**Description of the task:** Instruction for the data below: set down exactly the lines from the line with "copyright protection in" to the line with "I love a good", inclusive, and no others.

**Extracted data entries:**
▼▼▼

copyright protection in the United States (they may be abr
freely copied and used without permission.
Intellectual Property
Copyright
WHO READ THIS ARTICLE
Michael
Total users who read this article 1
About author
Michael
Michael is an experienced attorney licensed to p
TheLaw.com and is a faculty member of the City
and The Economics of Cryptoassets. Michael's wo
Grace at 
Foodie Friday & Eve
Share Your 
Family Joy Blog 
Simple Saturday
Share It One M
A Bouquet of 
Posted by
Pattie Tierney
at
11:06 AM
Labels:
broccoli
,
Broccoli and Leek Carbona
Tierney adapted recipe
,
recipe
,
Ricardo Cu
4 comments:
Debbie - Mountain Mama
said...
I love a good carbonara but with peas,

▲▲▲
▼▼▼

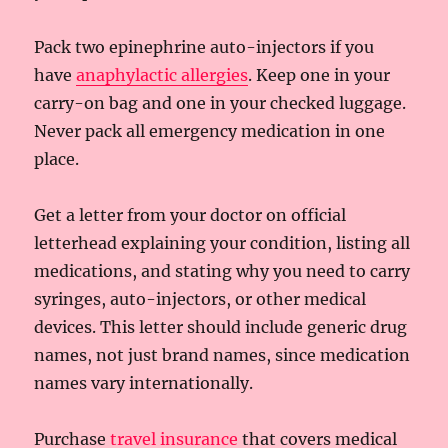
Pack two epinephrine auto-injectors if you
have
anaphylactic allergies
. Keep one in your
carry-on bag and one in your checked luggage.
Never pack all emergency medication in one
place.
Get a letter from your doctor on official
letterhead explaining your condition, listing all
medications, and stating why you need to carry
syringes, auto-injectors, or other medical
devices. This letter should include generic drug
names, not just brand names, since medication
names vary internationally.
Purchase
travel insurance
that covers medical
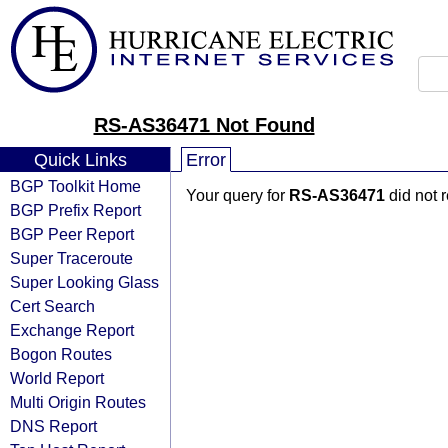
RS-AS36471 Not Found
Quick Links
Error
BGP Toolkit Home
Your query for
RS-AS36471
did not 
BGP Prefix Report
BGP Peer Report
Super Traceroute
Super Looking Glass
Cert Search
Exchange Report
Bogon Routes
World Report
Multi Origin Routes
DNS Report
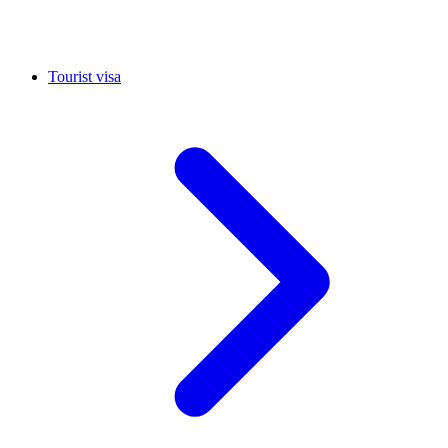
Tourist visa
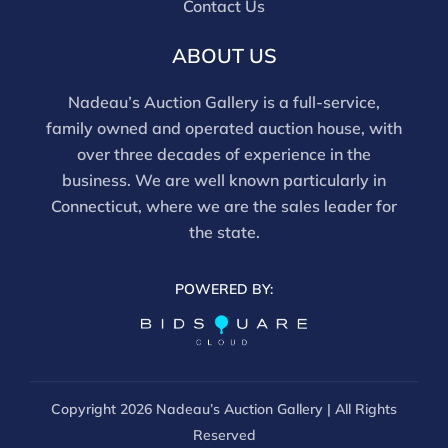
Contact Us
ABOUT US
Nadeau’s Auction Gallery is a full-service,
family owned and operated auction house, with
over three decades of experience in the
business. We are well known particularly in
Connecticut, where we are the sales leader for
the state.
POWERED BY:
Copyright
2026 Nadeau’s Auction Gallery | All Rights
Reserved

▲▲▲
▼▼▼

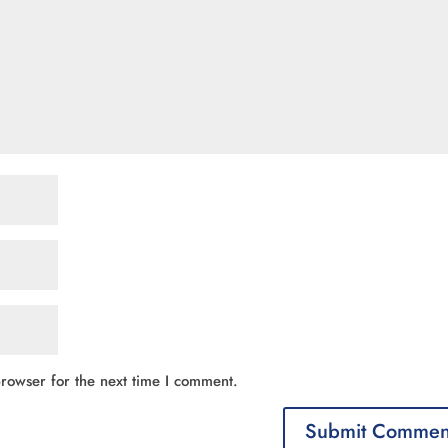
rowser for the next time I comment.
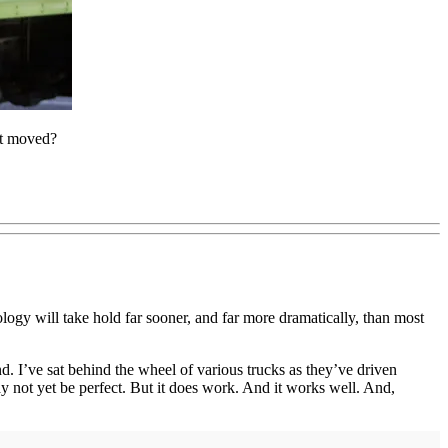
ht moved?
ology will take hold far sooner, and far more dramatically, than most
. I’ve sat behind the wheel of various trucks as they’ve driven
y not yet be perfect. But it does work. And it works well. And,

▲▲▲

**Your response:**
copyright protection in the United States (they may be abr
freely copied and used without permission.
Intellectual Property
Copyright
WHO READ THIS ARTICLE
Michael
Total users who read this article 1
About author
Michael
Michael is an experienced attorney licensed to p
TheLaw.com and is a faculty member of the City
and The Economics of Cryptoassets. Michael's wo
Grace at 
Foodie Friday & Eve
Share Your 
Family Joy Blog 
Simple Saturday
Share It One M
A Bouquet of 
Posted by
Pattie Tierney
at
11:06 AM
Labels:
broccoli
,
Broccoli and Leek Carbona
Tierney adapted recipe
,
recipe
,
Ricardo Cu
4 comments:
Debbie - Mountain Mama
said...
I love a good carbonara but with peas,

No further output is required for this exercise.